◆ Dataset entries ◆
━━━━━━━━━━━━━━━━

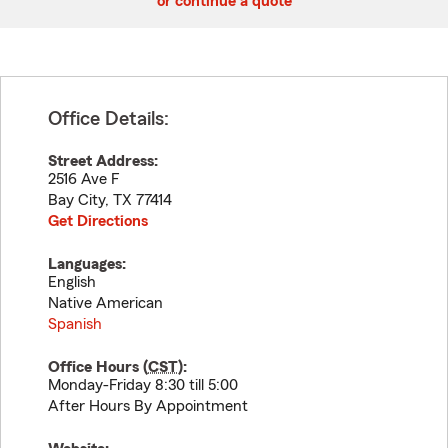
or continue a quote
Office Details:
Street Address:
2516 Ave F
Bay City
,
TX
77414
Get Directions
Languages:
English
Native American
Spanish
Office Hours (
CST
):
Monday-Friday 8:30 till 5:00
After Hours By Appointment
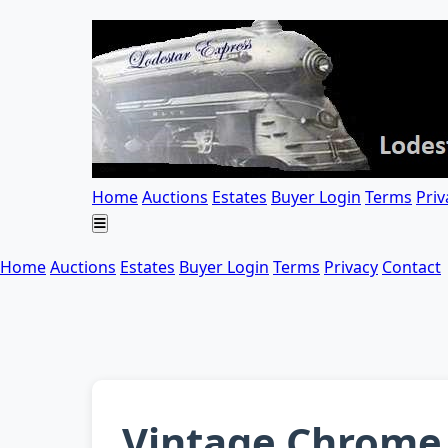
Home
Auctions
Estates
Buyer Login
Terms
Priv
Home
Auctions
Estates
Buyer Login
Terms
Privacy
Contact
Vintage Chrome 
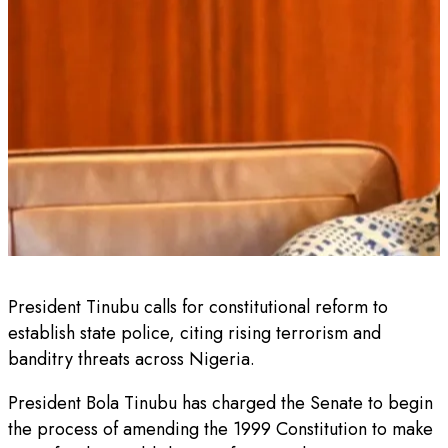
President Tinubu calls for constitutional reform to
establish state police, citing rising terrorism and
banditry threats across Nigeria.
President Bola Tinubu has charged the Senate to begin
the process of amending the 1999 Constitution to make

━━━━━━━━━━━━━━━━

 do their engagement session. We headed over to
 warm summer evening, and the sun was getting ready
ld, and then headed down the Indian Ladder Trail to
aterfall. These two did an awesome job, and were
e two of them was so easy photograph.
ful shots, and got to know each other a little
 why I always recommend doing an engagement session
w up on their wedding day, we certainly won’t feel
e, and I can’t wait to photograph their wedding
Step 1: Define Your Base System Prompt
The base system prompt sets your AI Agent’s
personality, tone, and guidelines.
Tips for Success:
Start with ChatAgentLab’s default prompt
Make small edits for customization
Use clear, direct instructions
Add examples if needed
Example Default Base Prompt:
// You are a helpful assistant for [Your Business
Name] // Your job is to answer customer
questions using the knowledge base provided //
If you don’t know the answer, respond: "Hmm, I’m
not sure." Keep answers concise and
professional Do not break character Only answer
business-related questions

━━━━━━━━━━━━━━━━

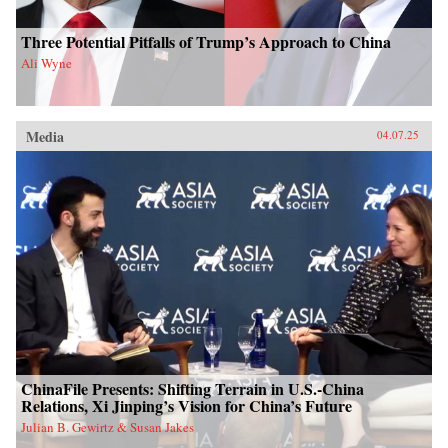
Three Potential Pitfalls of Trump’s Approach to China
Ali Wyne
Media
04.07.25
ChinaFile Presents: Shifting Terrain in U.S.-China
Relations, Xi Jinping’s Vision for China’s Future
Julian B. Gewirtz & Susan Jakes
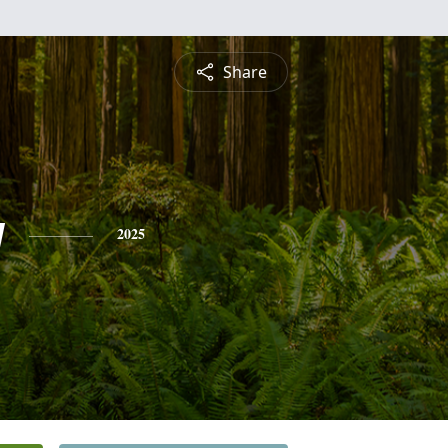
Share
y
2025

━━━━━━━━━━━━━━━━

From the records above, quote only the lines running from the line with "warm summer evening, and" to the line with "Name] // Your job is to answer customer", both lines included.

 warm summer evening, and the sun was getting ready
ld, and then headed down the Indian Ladder Trail to
aterfall. These two did an awesome job, and were
e two of them was so easy photograph.
ful shots, and got to know each other a little
 why I always recommend doing an engagement session
w up on their wedding day, we certainly won’t feel
e, and I can’t wait to photograph their wedding
Step 1: Define Your Base System Prompt
The base system prompt sets your AI Agent’s
personality, tone, and guidelines.
Tips for Success:
Start with ChatAgentLab’s default prompt
Make small edits for customization
Use clear, direct instructions
Add examples if needed
Example Default Base Prompt:
// You are a helpful assistant for [Your Business
Name] // Your job is to answer customer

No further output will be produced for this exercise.